Egli ha osservato che «si tratta di un momento importante perché vi è una fortissima volontà politica di rilanciare il processo con i Balcani occidentali per inviare un messaggio molto chiaro e forte», sottolineando che si sta «lavorando con la presidenza di turno francese per presentare proposte, in modo da avviare quanto prima i negoziati con l’Albania e con la Macedonia del Nord», definita come «una priorità assoluta». Infine, egli ha ribadito che verrà fatto «tutto il possibile per raggiungere un risultato su questo importante tema e far sì che tutti gli sforzi compiuti riguardo alla Bosnia-Erzegovina abbiano un effetto positivo per allentare le tensioni politiche nel Paese e garantire il funzionamento delle sue istituzioni».
L’Italia ha chiesto un Consiglio europeo straordinario sull’energia e il gas, da tenersi a luglio. Mario Draghi, presidente del Consiglio dei ministri, mira ad ottenere un’azione più decisa dell’Ue sulla questione energetica, fino all’imposizione di un tetto al prezzo del gas. Se la proposta è appoggiata da alcuni Stati membro, come la Francia, questa è osteggiata da altri come i Paesi Bassi.
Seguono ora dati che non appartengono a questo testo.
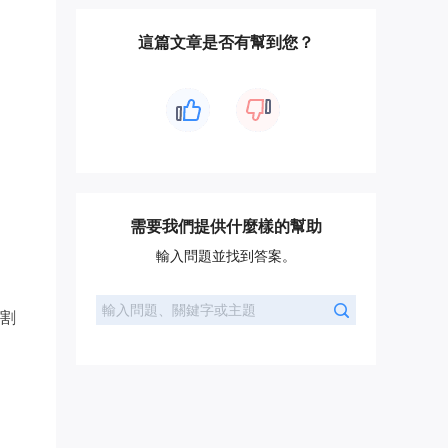
這篇文章是否有幫到您？
需要我們提供什麼樣的幫助
輸入問題並找到答案。
割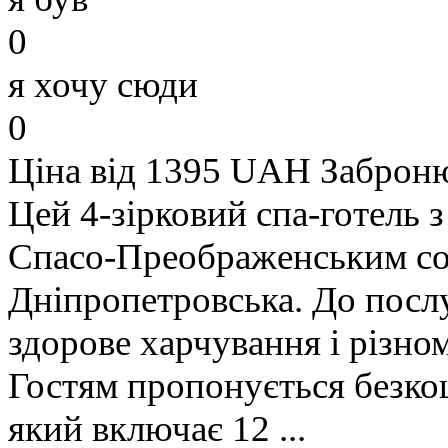
0
я хочу сюди
0
Ціна від 1395 UAH
Заброн
Цей 4-зірковий спа-готель 
Спасо-Преображенським со
Дніпропетровська. До посл
здорове харчування і різном
Гостям пропонується безкош
який включає 12 ...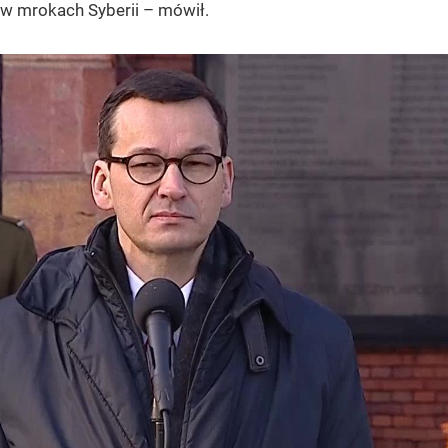
w mrokach Syberii – mówił.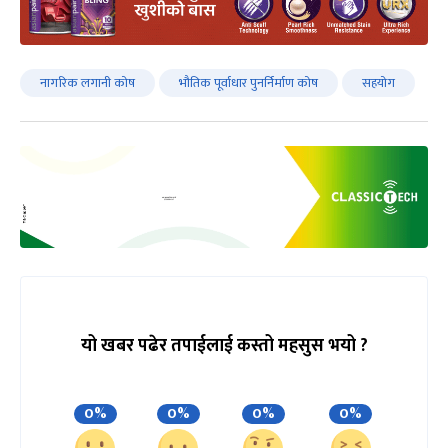
नागरिक लगानी कोष
भौतिक पूर्वाधार पुनर्निर्माण कोष
सहयोग
यो खबर पढेर तपाईलाई कस्तो महसुस भयो ?
0%
0%
0%
0%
Infine, il presidente francese Emmanuel Macron rilancia la proposta di una comunità politica europea, detta anche “Wider Europe” (Europa più larga), per permettere all’Ue di offrire una prospettiva di avvicinamento e attrazione, cooperazione, stabilizzazione, a tutti i Paesi europei che attualmente non sono parte dell’Ue. La proposta non è peregrina, poiché sono decenni che si dibatte sulle prospettive di allargamento e approfondimento dell’Ue, considerando che l’adesione piena al blocco europeo non sarebbe facile per molti Paesi terzi ma che, allo stesso tempo, esiste un vuoto geopolitico che va riempito.
Il quadro è estremamente complicato, come sempre nella grande famiglia europea. Se l’Alto rappresentante dell’Ue per gli affari esteri e la politica di sicurezza, Josep Borrell, ha dichiarato che «l’unanimità è un grande problema», questa non sembra essere messa in discussione e, probabilmente, non lo sarà mai. È infatti interesse di ogni Stato membro tenere un’arma di riserva, in casi particolari, per tutelare i propri interessi, interessi che gli altri Stati membri devono considerare perché, prima o poi, potrebbe toccare a loro ricercare tutela.
La decisione di concedere lo status di candidato all’adesione all’Ue a Ucraina e Moldova è motivata semplicemente dall’esigenza di mostrare alla Russia che l’Ue non intende accettare nessuno nuovo status quo in Europa determinato da un’aggressione militare. Tale scelta comporta comunque delle conseguenze e delle responsabilità, come quella di governare un processo di allargamento che può rivelarsi difficile, che durerà anni, che probabilmente non giungerà mai alla fine, ma che ha già scontentato altri Paesi candidati o che vorrebbero ricevere tale status; una scelta che, però, comporta anche il ripensamento dell’organizzazione dell’Ue e delle sue procedure decisionali.